Walt Ranch has made its peace with the city of Napa, but not with opponents who have appealed the controversial vineyard project approval to the Napa County Board of Supervisors.
The city previously stated that creating Walt Ranch vineyards in the eastern hills could send pesticides and fertilizers into the city’s Milliken Reservoir. Improving the reservoir’s filtration system to deal with these substances could cost $20 million.
Since then, the city has worked with the Walt Ranch developer and county on an agreement that involves Walt Ranch enacting a water quality monitoring program going beyond that required by the county. It wants the county to add the expanded program to the Walt Ranch approval.
“Once that is done, we’re satisfied our concerns have been addressed,” Napa City Manager Mike Parness said Monday.
But others still have concerns. The Center for Biological Diversity, Napa Sierra Club and St. Helena resident Lois Ann Battuello have filed notices of intent to appeal the county’s Walt Ranch approval to the Board of Supervisors.
Attorney Aruna Prabhala with the Center for Biological Diversity called Walt Ranch “a severe threat to the local environment.”
Mike Reynolds of Walt Ranch said some people will be satisfied only by having no project whatsoever.
“We think this is a good project,” Reynolds said. “We are planting a vineyard in an agricultural zone, nothing more.”
The 2,300-acre Walt Ranch is located in the mountains between the city of Napa and Lake Berryessa along Highway 121. Hall Brambletree Associates asked to create 356 acres of vineyards within a 507-acre total development area. The development area includes such things as roads.
Napa County cut the project to 209 acres of vineyards within a 316-acre total development area to further protect rare plants and certain trees.
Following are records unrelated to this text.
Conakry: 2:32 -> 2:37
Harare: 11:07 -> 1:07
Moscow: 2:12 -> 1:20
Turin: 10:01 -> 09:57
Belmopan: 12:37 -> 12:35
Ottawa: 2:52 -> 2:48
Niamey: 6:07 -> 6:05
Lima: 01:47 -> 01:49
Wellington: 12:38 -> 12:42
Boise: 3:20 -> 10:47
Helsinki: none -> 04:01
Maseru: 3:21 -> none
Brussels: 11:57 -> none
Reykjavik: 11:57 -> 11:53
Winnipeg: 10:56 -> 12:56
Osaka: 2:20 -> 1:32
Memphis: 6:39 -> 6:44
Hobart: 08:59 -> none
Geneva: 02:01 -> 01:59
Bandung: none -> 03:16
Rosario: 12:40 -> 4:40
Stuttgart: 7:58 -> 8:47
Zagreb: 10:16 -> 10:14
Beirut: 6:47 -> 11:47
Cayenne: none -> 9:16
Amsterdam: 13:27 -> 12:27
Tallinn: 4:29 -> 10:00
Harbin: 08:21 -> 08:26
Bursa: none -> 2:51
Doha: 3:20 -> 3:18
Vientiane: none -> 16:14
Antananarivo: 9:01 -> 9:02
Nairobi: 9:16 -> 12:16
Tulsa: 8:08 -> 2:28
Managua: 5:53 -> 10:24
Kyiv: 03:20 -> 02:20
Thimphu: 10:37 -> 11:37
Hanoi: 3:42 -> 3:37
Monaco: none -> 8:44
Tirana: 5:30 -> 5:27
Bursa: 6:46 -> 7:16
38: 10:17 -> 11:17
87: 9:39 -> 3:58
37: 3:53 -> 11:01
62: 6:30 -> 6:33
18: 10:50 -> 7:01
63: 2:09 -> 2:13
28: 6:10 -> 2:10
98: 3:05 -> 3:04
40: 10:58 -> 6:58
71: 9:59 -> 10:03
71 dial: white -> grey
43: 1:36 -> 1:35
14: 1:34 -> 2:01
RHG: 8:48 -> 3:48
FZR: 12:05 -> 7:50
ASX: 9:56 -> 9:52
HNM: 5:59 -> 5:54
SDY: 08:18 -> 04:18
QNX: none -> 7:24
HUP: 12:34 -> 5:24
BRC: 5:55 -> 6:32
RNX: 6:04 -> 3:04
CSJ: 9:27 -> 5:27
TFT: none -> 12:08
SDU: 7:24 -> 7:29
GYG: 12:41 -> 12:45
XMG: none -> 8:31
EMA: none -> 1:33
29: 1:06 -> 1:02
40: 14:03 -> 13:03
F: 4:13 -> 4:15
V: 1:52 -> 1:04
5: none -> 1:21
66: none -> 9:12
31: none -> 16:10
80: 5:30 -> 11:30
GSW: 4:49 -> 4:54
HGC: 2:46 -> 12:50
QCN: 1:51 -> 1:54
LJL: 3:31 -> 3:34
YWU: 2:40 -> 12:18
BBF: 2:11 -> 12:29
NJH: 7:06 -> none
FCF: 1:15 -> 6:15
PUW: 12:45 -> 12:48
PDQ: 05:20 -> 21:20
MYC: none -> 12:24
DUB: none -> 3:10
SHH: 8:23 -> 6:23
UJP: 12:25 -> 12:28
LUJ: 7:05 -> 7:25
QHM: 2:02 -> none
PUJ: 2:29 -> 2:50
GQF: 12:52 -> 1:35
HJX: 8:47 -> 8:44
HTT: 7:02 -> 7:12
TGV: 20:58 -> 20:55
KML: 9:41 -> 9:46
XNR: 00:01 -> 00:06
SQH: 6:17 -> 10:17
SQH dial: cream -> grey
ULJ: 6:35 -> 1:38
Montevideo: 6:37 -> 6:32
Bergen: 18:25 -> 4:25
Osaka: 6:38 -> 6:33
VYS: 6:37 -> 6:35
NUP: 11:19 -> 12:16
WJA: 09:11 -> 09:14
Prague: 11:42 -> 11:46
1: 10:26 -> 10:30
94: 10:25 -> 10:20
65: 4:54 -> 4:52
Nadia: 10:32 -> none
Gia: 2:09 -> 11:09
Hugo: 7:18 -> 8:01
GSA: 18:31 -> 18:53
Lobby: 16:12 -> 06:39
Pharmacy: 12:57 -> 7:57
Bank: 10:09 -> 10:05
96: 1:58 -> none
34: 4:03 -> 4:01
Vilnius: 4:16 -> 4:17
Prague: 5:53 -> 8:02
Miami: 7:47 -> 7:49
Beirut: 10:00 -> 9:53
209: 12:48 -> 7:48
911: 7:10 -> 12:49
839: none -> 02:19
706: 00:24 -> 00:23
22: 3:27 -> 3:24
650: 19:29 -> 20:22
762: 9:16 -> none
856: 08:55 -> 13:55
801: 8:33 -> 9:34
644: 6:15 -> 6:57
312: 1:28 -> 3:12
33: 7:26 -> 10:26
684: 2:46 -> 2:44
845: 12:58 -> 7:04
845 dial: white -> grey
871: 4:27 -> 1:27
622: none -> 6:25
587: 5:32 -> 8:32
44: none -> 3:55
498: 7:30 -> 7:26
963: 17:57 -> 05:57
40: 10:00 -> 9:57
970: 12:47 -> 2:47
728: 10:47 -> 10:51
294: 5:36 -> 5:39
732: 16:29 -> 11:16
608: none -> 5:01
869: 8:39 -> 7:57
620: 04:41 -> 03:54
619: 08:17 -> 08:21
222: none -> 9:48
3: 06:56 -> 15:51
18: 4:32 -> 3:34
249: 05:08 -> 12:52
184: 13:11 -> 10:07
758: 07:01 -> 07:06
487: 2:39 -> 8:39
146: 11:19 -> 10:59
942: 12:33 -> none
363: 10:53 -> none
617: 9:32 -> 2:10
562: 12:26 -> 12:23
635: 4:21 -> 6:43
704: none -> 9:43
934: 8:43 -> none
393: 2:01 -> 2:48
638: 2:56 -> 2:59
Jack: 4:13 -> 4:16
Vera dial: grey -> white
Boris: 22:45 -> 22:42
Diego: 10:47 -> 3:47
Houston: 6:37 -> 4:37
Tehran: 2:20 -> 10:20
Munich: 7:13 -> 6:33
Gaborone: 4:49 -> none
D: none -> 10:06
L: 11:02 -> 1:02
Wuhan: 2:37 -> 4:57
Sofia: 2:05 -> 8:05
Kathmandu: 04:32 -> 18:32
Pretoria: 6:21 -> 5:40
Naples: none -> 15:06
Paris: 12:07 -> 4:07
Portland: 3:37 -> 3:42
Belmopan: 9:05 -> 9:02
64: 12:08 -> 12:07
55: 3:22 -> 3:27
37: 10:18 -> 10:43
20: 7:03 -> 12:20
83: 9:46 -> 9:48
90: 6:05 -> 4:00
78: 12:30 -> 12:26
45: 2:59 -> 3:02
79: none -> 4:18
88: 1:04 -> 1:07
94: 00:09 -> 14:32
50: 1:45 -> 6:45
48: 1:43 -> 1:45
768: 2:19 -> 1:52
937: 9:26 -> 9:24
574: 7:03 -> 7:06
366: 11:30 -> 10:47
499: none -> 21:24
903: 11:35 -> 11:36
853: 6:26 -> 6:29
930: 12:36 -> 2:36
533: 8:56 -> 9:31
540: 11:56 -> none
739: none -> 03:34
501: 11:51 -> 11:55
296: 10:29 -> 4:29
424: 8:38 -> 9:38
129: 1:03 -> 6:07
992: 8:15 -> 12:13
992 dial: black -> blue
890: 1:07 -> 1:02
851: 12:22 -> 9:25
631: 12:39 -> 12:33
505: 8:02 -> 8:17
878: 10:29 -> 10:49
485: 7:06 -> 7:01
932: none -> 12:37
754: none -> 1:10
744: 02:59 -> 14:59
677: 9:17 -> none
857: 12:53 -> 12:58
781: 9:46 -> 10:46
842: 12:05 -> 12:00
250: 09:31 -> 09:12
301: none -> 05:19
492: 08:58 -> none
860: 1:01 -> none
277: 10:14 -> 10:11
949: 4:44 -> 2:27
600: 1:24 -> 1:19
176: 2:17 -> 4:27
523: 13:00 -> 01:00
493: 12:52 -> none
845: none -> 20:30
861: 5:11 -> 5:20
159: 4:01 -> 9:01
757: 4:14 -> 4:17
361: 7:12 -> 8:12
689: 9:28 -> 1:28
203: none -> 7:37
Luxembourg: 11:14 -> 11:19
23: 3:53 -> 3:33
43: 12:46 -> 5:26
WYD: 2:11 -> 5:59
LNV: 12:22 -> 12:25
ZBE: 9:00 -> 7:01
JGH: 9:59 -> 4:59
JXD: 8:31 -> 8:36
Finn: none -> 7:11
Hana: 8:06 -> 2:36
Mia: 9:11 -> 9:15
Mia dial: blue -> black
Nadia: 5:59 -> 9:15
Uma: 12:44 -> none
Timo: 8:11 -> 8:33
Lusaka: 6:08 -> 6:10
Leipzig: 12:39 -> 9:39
County Planning, Building and Environmental Services Director David Morrison tentatively approved the project erosion control plan on June 13 and the decision became official on Aug. 1.
But Walt Ranch has landed amid growing controversies about cutting down trees in the hills and adding vineyards to areas that are watershed draining into reservoirs, creeks and the Napa River.
The city of Napa first voiced its concern in December 2014. Part of the Walt Ranch project includes the watershed for the small Milliken Reservoir and the city didn’t want taxpayers stuck with that possible $20 million filtration system upgrade.
“That cost should be borne by the new land development project that threatens to compromise the high quality of the Milliken reservoir water supply — not by the existing water customers,” Water General Manager Joy Eldredge wrote to the county.
Walt Ranch officials had a different view of the situation. They pointed to the project environmental report that said the proposed vineyard project would, with the proper steps taken, not harm water quality.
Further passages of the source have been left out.